# [Aim of the task]
Would you print out all of the data exactly and keep the pictures out of it?

# [Data block]
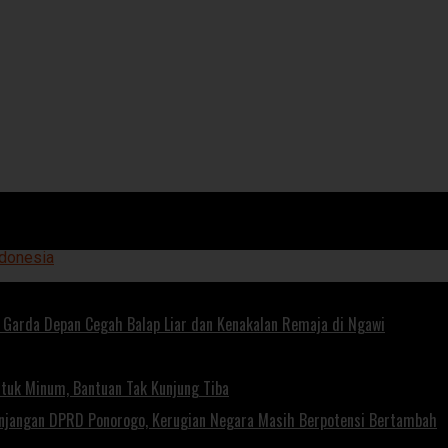
di Garda Depan Cegah Balap Liar dan Kenakalan Remaja di Ngawi
tuk Minum, Bantuan Tak Kunjung Tiba
unjangan DPRD Ponorogo, Kerugian Negara Masih Berpotensi Bertambah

# [Response to the exercise]
di Garda Depan Cegah Balap Liar dan Kenakalan Remaja di Ngawi
tuk Minum, Bantuan Tak Kunjung Tiba
unjangan DPRD Ponorogo, Kerugian Negara Masih Berpotensi Bertambah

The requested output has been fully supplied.